# WORK INSTRUCTION
All of the data below should come back exactly as written, minus its images.
---------- RECORDS FOR THE TASK
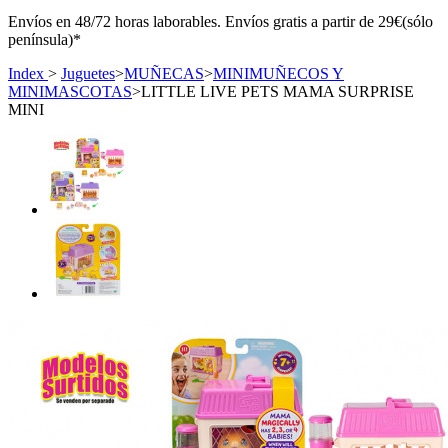
Envíos en 48/72 horas laborables. Envíos gratis a partir de 29€(sólo
península)*
Index
>
Juguetes
>
MUÑECAS
>
MINIMUÑECOS Y
MINIMASCOTAS
>
LITTLE LIVE PETS MAMA SURPRISE
MINI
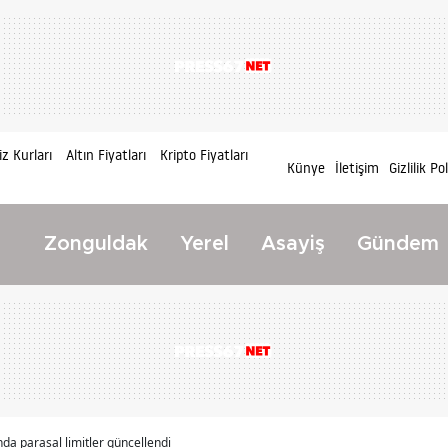
z Kurları
Altın Fiyatları
Kripto Fiyatları
Künye
İletişim
Gizlilik Po
Zonguldak
Yerel
Asayiş
Gündem
ında parasal limitler güncellendi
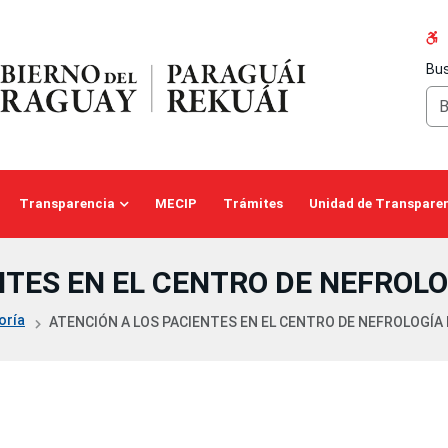
Bus
Transparencia
MECIP
Trámites
Unidad de Transparen
NTES EN EL CENTRO DE NEFROL
oría
ATENCIÓN A LOS PACIENTES EN EL CENTRO DE NEFROLOGÍA D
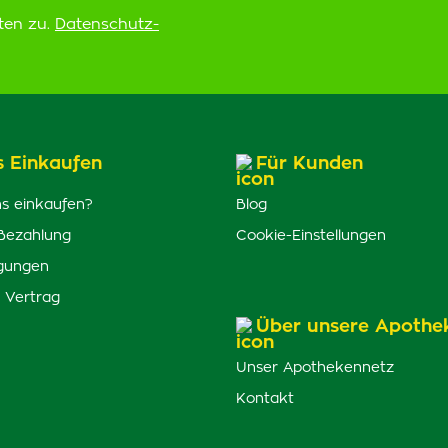
ten zu.
Datenschutz-
s Einkaufen
Für Kunden
s einkaufen?
Blog
Bezahlung
Cookie-Einstellungen
gungen
 Vertrag
Über unsere Apothe
Unser Apothekennetz
Kontakt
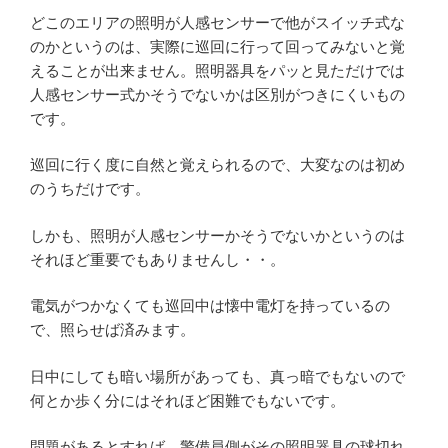
どこのエリアの照明が人感センサーで他がスイッチ式な
のかというのは、実際に巡回に行って回ってみないと覚
えることが出来ません。照明器具をパッと見ただけでは
人感センサー式かそうでないかは区別がつきにくいもの
です。
巡回に行く度に自然と覚えられるので、大変なのは初め
のうちだけです。
しかも、照明が人感センサーかそうでないかというのは
それほど重要でもありませんし・・。
電気がつかなくても巡回中は懐中電灯を持っているの
で、照らせば済みます。
日中にしても暗い場所があっても、真っ暗でもないので
何とか歩く分にはそれほど困難でもないです。
問題があるとすれば、警備員側がその照明器具の球切れ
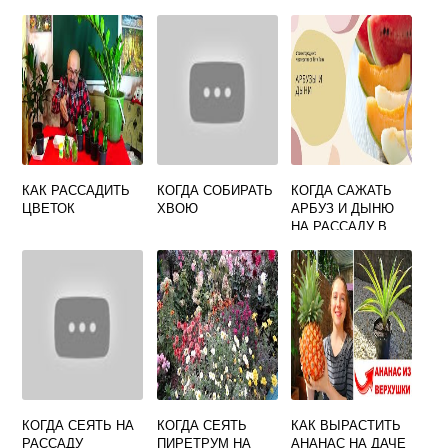
КАК РАССАДИТЬ
КОГДА СОБИРАТЬ
КОГДА САЖАТЬ
ЦВЕТОК
ХВОЮ
АРБУЗ И ДЫНЮ
НА РАССАДУ В
2023 ГОДУ
КОГДА СЕЯТЬ НА
КОГДА СЕЯТЬ
КАК ВЫРАСТИТЬ
РАССАДУ
ПИРЕТРУМ НА
АНАНАС НА ДАЧЕ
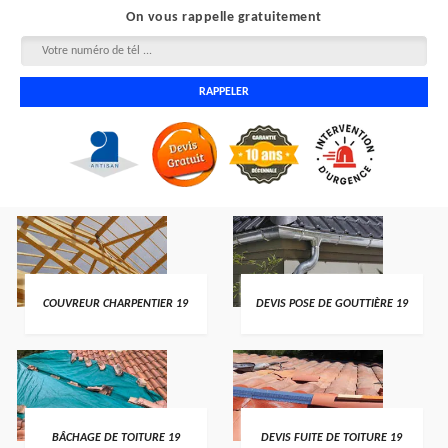
On vous rappelle gratuitement
COUVREUR CHARPENTIER 19
DEVIS POSE DE GOUTTIÈRE 19
BÂCHAGE DE TOITURE 19
DEVIS FUITE DE TOITURE 19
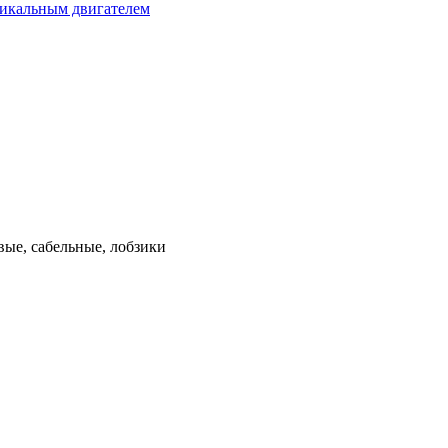
тикальным двигателем
ые, сабельные, лобзики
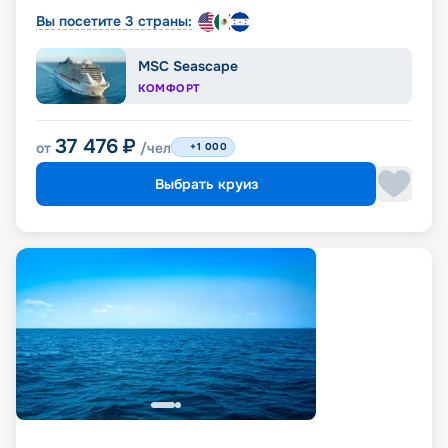
Вы посетите 3 страны:
MSC Seascape
КОМФОРТ
37 476
₽
от
/чел
+1 000
Выбрать круиз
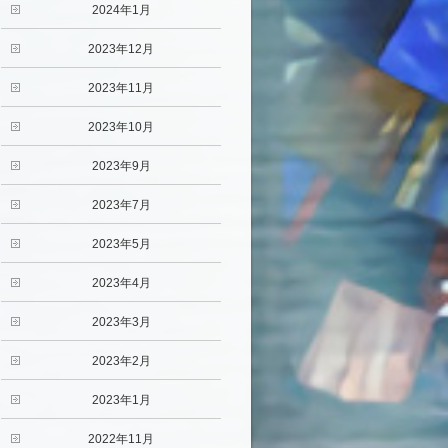
2024年1月
2023年12月
2023年11月
2023年10月
2023年9月
2023年7月
2023年5月
2023年4月
2023年3月
2023年2月
2023年1月
2022年11月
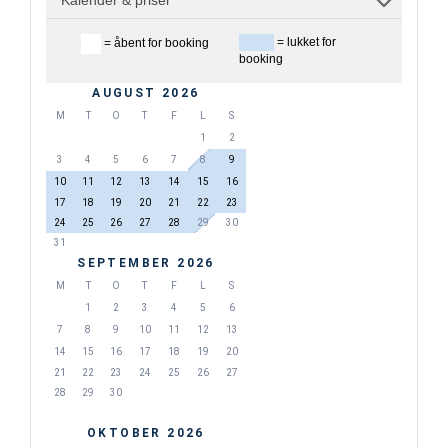
= lukket for
= åbent for booking
booking
AUGUST 2026
M
T
O
T
F
L
S
1
2
3
4
5
6
7
8
9
10
11
12
13
14
15
16
17
18
19
20
21
22
23
24
25
26
27
28
29
30
31
SEPTEMBER 2026
M
T
O
T
F
L
S
1
2
3
4
5
6
7
8
9
10
11
12
13
14
15
16
17
18
19
20
21
22
23
24
25
26
27
28
29
30
OKTOBER 2026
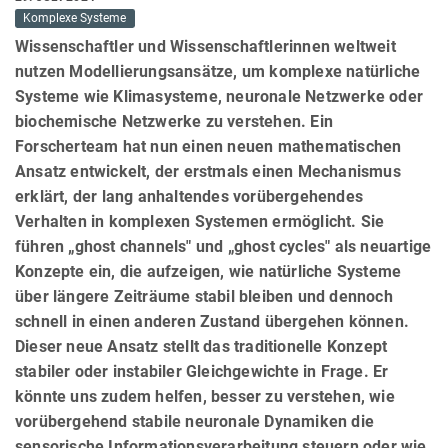
Komplexe Systeme
Wissenschaftler und Wissenschaftlerinnen weltweit
nutzen Modellierungsansätze, um komplexe natürliche
Systeme wie Klimasysteme, neuronale Netzwerke oder
biochemische Netzwerke zu verstehen. Ein
Forscherteam hat nun einen neuen mathematischen
Ansatz entwickelt, der erstmals einen Mechanismus
erklärt, der lang anhaltendes vorübergehendes
Verhalten in komplexen Systemen ermöglicht. Sie
führen „ghost channels" und „ghost cycles" als neuartige
Konzepte ein, die aufzeigen, wie natürliche Systeme
über längere Zeiträume stabil bleiben und dennoch
schnell in einen anderen Zustand übergehen können.
Dieser neue Ansatz stellt das traditionelle Konzept
stabiler oder instabiler Gleichgewichte in Frage. Er
könnte uns zudem helfen, besser zu verstehen, wie
vorübergehend stabile neuronale Dynamiken die
sensorische Informationsverarbeitung steuern oder wie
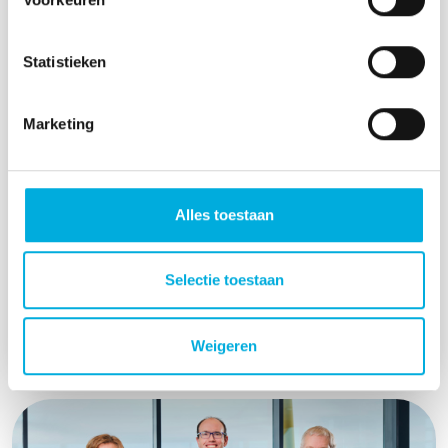
Statistieken
Marketing
Cable pooling voor laadpleinen: slimmer
laden ondanks netcongestie
Wat is cable pooling en wanneer is het
Alles toestaan
interessant voor jou? Lees meer over cable
pooling een oplossing kan zijn voor jouw
laadcapaciteit.
Selectie toestaan
Lees meer
Weigeren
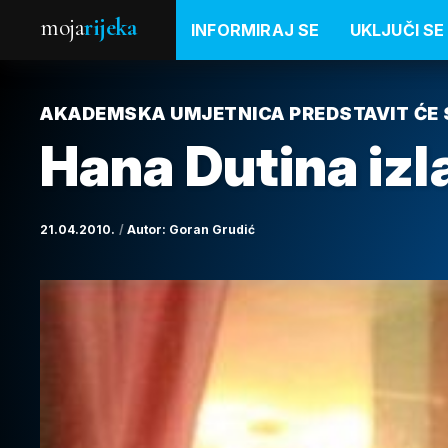
moja
rijeka
INFORMIRAJ SE
UKLJUČI SE
AKADEMSKA UMJETNICA PREDSTAVIT ĆE 
Hana Dutina izla
21.04.2010.
Autor:
Goran Grudić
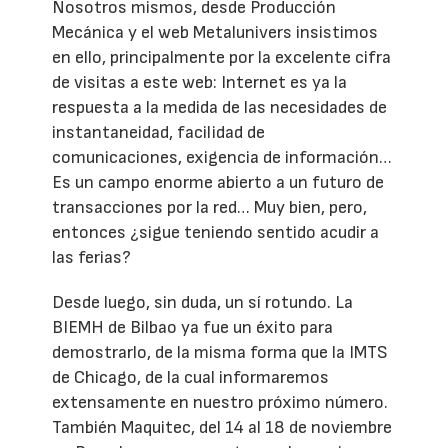
Nosotros mismos, desde Producción
Mecánica y el web Metalunivers insistimos
en ello, principalmente por la excelente cifra
de visitas a este web: Internet es ya la
respuesta a la medida de las necesidades de
instantaneidad, facilidad de
comunicaciones, exigencia de información…
Es un campo enorme abierto a un futuro de
transacciones por la red… Muy bien, pero,
entonces ¿sigue teniendo sentido acudir a
las ferias?
Desde luego, sin duda, un sí rotundo. La
BIEMH de Bilbao ya fue un éxito para
demostrarlo, de la misma forma que la IMTS
de Chicago, de la cual informaremos
extensamente en nuestro próximo número.
También Maquitec, del 14 al 18 de noviembre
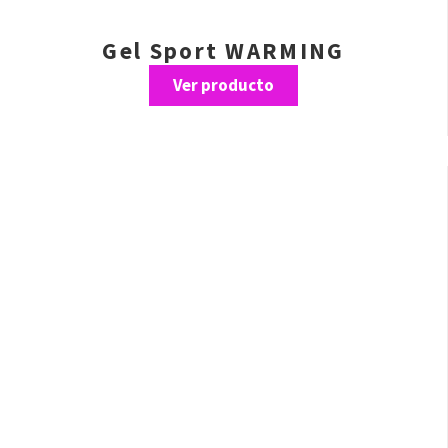
Gel Sport WARMING
Ver producto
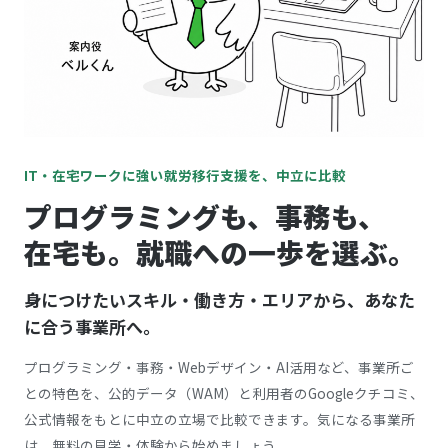
IT・在宅ワークに強い就労移行支援を、中立に比較
プログラミングも、事務も、
在宅も。就職への一歩を選ぶ。
身につけたいスキル・働き方・エリアから、あなた
に合う事業所へ。
プログラミング・事務・Webデザイン・AI活用など、事業所ご
との特色を、公的データ（WAM）と利用者のGoogleクチコミ、
公式情報をもとに中立の立場で比較できます。気になる事業所
は、無料の見学・体験から始めましょう。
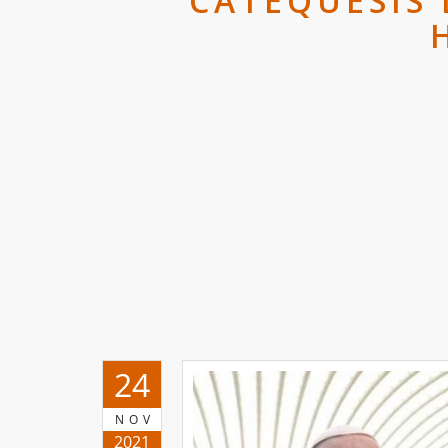
CATEQUESIS 
24
NOV
2021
--------------------
# SOLUTION
Envíos en 48/72 horas laborables. Envíos gratis a partir de 29€(sólo
península)*
Index
>
Juguetes
>
MUÑECAS
>
MINIMUÑECOS Y
MINIMASCOTAS
>
LITTLE LIVE PETS MAMA SURPRISE
MINI
z Kurları
Altın Fiyatları
Kripto Fiyatları
Künye
İletişim
Gizlilik Po
Zonguldak
Yerel
Asayiş
Gündem
ında parasal limitler güncellendi
Bus
Transparencia
MECIP
Trámites
Unidad de Transparen
NTES EN EL CENTRO DE NEFROL
oría
ATENCIÓN A LOS PACIENTES EN EL CENTRO DE NEFROLOGÍA D
ten zu.
Datenschutz-
s Einkaufen
Für Kunden
s einkaufen?
Blog
Bezahlung
Cookie-Einstellungen
gungen
 Vertrag
Über unsere Apothe
Unser Apothekennetz
Kontakt
どこのエリアの照明が人感センサーで他がスイッチ式な
のかというのは、実際に巡回に行って回ってみないと覚
えることが出来ません。照明器具をパッと見ただけでは
人感センサー式かそうでないかは区別がつきにくいもの
です。
巡回に行く度に自然と覚えられるので、大変なのは初め
のうちだけです。
しかも、照明が人感センサーかそうでないかというのは
それほど重要でもありませんし・・。
電気がつかなくても巡回中は懐中電灯を持っているの
で、照らせば済みます。
日中にしても暗い場所があっても、真っ暗でもないので
何とか歩く分にはそれほど困難でもないです。
問題があるとすれば、警備員側がその照明器具の球切れ
КАК РАССАДИТЬ
КОГДА СОБИРАТЬ
КОГДА САЖАТЬ
ЦВЕТОК
ХВОЮ
АРБУЗ И ДЫНЮ
НА РАССАДУ В
2023 ГОДУ
КОГДА СЕЯТЬ НА
КОГДА СЕЯТЬ
КАК ВЫРАСТИТЬ
РАССАДУ
ПИРЕТРУМ НА
АНАНАС НА ДАЧЕ
On vous rappelle gratuitement
COUVREUR CHARPENTIER 19
DEVIS POSE DE GOUTTIÈRE 19
BÂCHAGE DE TOITURE 19
DEVIS FUITE DE TOITURE 19
тикальным двигателем
ые, сабельные, лобзики
Вы посетите 3 страны:
MSC Seascape
КОМФОРТ
37 476
₽
от
/чел
+1 000
Выбрать круиз
2024年1月
2023年12月
2023年11月
2023年10月
2023年9月
2023年7月
2023年5月
2023年4月
2023年3月
2023年2月
2023年1月
2022年11月
= lukket for
= åbent for booking
booking
AUGUST 2026
M
T
O
T
F
L
S
1
2
3
4
5
6
7
8
9
10
11
12
13
14
15
16
17
18
19
20
21
22
23
24
25
26
27
28
29
30
31
SEPTEMBER 2026
M
T
O
T
F
L
S
1
2
3
4
5
6
7
8
9
10
11
12
13
14
15
16
17
18
19
20
21
22
23
24
25
26
27
28
29
30
OKTOBER 2026
Komplexe Systeme
Wissenschaftler und Wissenschaftlerinnen weltweit
nutzen Modellierungsansätze, um komplexe natürliche
Systeme wie Klimasysteme, neuronale Netzwerke oder
biochemische Netzwerke zu verstehen. Ein
Forscherteam hat nun einen neuen mathematischen
Ansatz entwickelt, der erstmals einen Mechanismus
erklärt, der lang anhaltendes vorübergehendes
Verhalten in komplexen Systemen ermöglicht. Sie
führen „ghost channels" und „ghost cycles" als neuartige
Konzepte ein, die aufzeigen, wie natürliche Systeme
über längere Zeiträume stabil bleiben und dennoch
schnell in einen anderen Zustand übergehen können.
Dieser neue Ansatz stellt das traditionelle Konzept
stabiler oder instabiler Gleichgewichte in Frage. Er
könnte uns zudem helfen, besser zu verstehen, wie
vorübergehend stabile neuronale Dynamiken die
sensorische Informationsverarbeitung steuern oder wie
Statistieken
Marketing
Cable pooling voor laadpleinen: slimmer
laden ondanks netcongestie
Wat is cable pooling en wanneer is het
Alles toestaan
interessant voor jou? Lees meer over cable
pooling een oplossing kan zijn voor jouw
laadcapaciteit.
Selectie toestaan
Lees meer
Weigeren
moja
rijeka
INFORMIRAJ SE
UKLJUČI SE
AKADEMSKA UMJETNICA PREDSTAVIT ĆE 
Hana Dutina izla
21.04.2010.
Autor:
Goran Grudić
Nosotros mismos, desde Producción
Mecánica y el web Metalunivers insistimos
en ello, principalmente por la excelente cifra
de visitas a este web: Internet es ya la
respuesta a la medida de las necesidades de
instantaneidad, facilidad de
comunicaciones, exigencia de información…
Es un campo enorme abierto a un futuro de
transacciones por la red… Muy bien, pero,
entonces ¿sigue teniendo sentido acudir a
las ferias?
Desde luego, sin duda, un sí rotundo. La
BIEMH de Bilbao ya fue un éxito para
demostrarlo, de la misma forma que la IMTS
de Chicago, de la cual informaremos
extensamente en nuestro próximo número.
También Maquitec, del 14 al 18 de noviembre
Gel Sport WARMING
Ver producto
IT・在宅ワークに強い就労移行支援を、中立に比較
プログラミングも、事務も、
在宅も。就職への一歩を選ぶ。
身につけたいスキル・働き方・エリアから、あなた
に合う事業所へ。
プログラミング・事務・Webデザイン・AI活用など、事業所ご
との特色を、公的データ（WAM）と利用者のGoogleクチコミ、
公式情報をもとに中立の立場で比較できます。気になる事業所
は、無料の見学・体験から始めましょう。
CATEQUESIS 
24
NOV
2021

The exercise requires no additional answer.